This book alone wont take you to blowing the harp like a bluesman, nor will the tunes rock your friends... but it's a very good place from which to begin a journey which, if it gives you the bug, could one day lead you on to greater things. In the meantime there's plenty to enjoy as you learn. It starts at the very beginning which, as someone once sang, is a very good place to start, and if (as appears mandatory with beginner harmonica books) the first four tunes are painfully wet, at least the theory they practise is well explained.
Thereafter, what I really like about this book, amongst a handful of similarly wimpish tunes (yes "Twinkle twinkle..." really is there), at least five folk songs which are really mournful, something the harmonica does brilliantly. I was in Cornwall a fortnight back playing them from deserted clifftops out onto the Atlantic wind... I doubt it carried to Mississippi, but it felt great.

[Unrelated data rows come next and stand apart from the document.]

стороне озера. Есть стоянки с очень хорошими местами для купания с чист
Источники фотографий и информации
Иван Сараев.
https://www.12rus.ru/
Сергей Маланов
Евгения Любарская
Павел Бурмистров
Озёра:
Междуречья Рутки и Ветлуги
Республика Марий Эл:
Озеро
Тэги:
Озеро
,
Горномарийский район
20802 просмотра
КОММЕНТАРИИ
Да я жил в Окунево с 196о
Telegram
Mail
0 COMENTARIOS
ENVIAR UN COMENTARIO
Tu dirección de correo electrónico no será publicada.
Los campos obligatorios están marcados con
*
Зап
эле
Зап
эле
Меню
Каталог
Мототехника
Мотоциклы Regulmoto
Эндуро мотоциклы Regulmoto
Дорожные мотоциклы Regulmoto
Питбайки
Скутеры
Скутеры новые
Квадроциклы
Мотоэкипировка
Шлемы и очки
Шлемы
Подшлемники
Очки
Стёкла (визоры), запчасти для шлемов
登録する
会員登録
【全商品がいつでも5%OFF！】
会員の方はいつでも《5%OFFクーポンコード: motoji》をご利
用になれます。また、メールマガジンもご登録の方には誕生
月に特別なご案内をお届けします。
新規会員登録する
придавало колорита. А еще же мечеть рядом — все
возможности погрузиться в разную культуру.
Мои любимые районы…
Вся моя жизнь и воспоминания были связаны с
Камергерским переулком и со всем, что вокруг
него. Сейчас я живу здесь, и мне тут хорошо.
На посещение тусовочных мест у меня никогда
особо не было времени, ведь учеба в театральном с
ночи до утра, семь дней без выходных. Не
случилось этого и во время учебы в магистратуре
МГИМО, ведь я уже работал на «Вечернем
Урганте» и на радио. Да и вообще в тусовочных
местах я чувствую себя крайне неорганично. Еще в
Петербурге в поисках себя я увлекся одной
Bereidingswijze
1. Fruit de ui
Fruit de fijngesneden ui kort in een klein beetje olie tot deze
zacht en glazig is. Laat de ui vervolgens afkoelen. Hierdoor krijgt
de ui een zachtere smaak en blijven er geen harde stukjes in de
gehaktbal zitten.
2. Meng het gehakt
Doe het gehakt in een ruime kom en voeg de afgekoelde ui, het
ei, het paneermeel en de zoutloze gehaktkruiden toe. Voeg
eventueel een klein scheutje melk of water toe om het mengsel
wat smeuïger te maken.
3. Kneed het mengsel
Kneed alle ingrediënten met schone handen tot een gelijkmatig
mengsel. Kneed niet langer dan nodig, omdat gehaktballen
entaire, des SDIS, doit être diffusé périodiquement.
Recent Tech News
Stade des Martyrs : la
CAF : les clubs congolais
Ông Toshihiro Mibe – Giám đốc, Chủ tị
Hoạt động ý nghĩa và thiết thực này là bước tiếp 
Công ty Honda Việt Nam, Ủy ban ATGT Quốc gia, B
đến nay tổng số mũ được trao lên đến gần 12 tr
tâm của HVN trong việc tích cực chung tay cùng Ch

So this book isn't very rock and roll, but face it, harp wise nor are you just yet, you're thinking of buying this book because you are (like I was) an absolute beginner: the blues or rock will (I'm hoping) come one day with practice; meanwhile, unless you hate folk (in which case avoid!) there's enough good instruction and soulful music in this book (plus great CD with each tune played twice, once with the harmonica track once without) to get you hooked, at least if the harp and you are meant to be.